Il Dpcm del 24 ottobre scorso inciderà di nuovo pesantemente sul settore turistico. Tra i vari la chiusura  degli impianti sciistici fino al 24 novembre, dopo lo stop a eventi e congressi in presenza delle settimane scorse, ora si fermano anche le manifestazioni di carattere nazionale e internazionale, per le città d’arte, infine, la sospensione di molte occasioni di fruizione culturale (dai cinema ai teatri, ai concerti ai festival, mentre restano per ora aperti mostre e musei), la limitazione oraria di bar e ristoranti che si aggiunge al coprifuoco serale costituiscono un disincentivo al turismo urbano che tra l’altro non trova nemmeno più il suo naturale pubblico di riferimento per la totale assenza di ospiti stranieri, alle prese con situazioni anche peggiori della nostra. 

Da qui a fine 2020, stando ai trend consolidatisi negli ultimi anni, è a rischio il 14% delle presenze totali, pari a oltre 61 milioni, di cui circa la metà straniere. Un danno notevole che si aggiunge alle perdite dei mesi scorsi se si considera che, per alcuni mercati in particolare, il nostro Paese è un’importante destinazione anche nel periodo autunnale. Tra i primi dieci bacini incoming dell’Italia, infatti, quattro presentano una concentrazione di presenze nell’ultimo trimestre dell’anno superiore al dato medio: si tratta degli Stati Uniti (19%, pari a 3 milioni di presenze), Cina (21%, quasi 1,2 milioni presenze), Spagna (18%, un milione) e Russia (15%, circa 900mila).

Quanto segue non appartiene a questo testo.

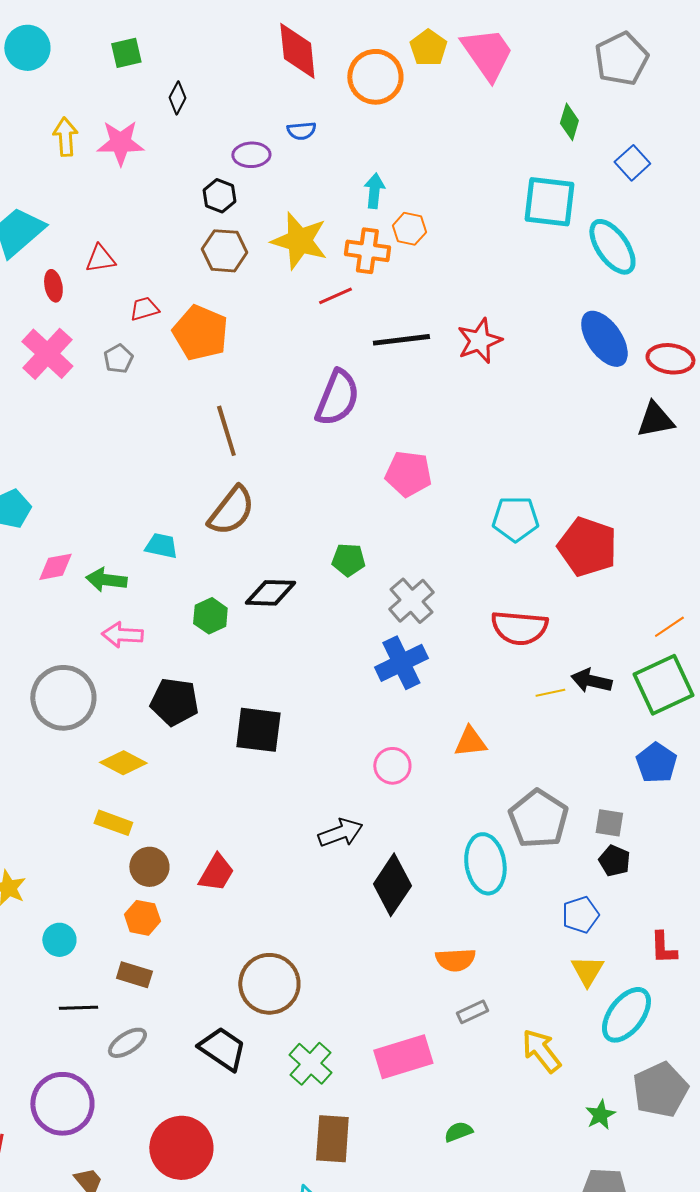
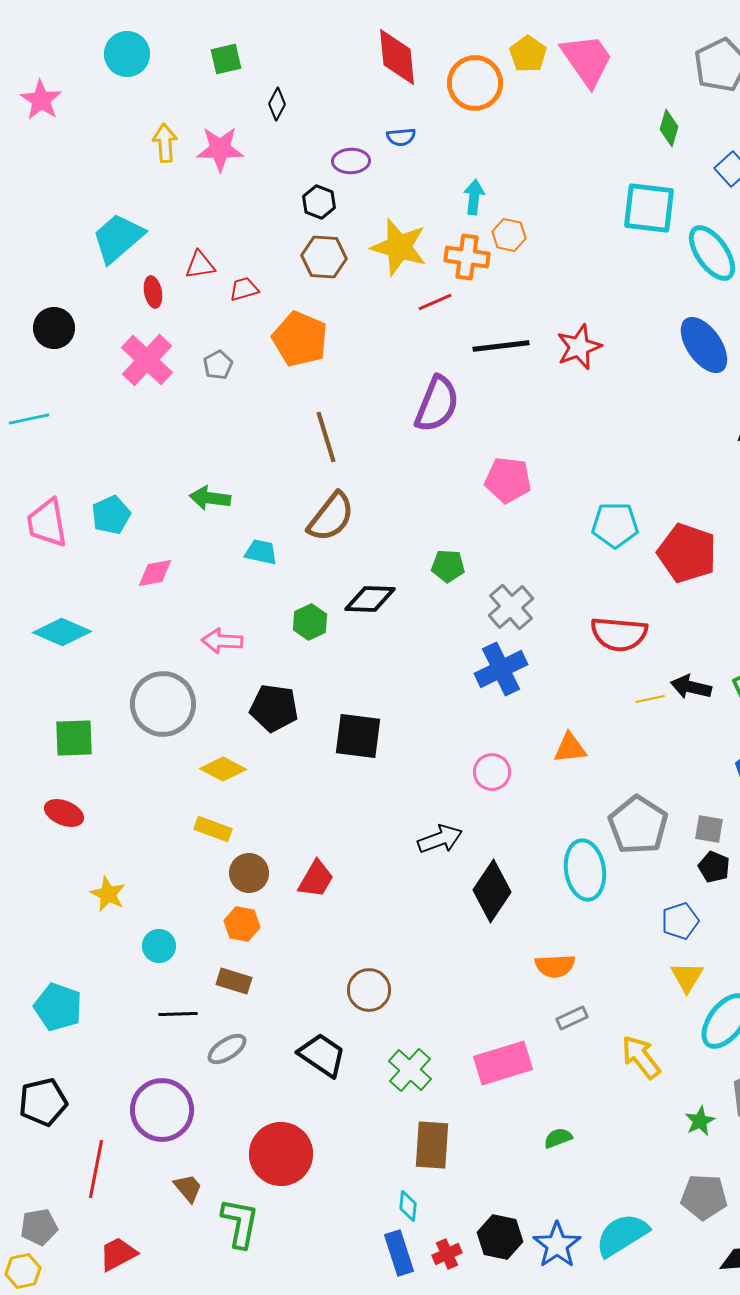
red trapezoid: (144, 309) -> (244, 289), moved
green arrow: (106, 580) -> (210, 498), moved
brown circle: (269, 984) -> (369, 990), size x0.7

Ciò ha chiaramente ripercussioni differenti a livello di territoriale. La situazione più eclatante è quella di Milano e della sua area metropolitana dove nel periodo ottobre-dicembre si concentra ben il 24% delle presenze straniere annuali, contro un dato nazionale che si ferma al 14%. Una differenza di dieci punti percentuali che si spiega con gli eventi e le manifestazioni fieristiche che nei mesi autunnali attraggono nel capoluogo lombardo un elevato numero di turisti business. Per l’area milanese dunque rinunciare ai flussi dell’ultimo trimestre dell’anno potrebbe tradursi in quasi 2,3 milioni di presenze in meno. Analogo discorso può valere per Bologna e Torino dove si potrebbe sommare alle perdite degli scorsi mesi (fino a) un ulteriore -20% delle presenze straniere annue, con valori assoluti superiori a 400mila pernottamenti in entrambi i casi.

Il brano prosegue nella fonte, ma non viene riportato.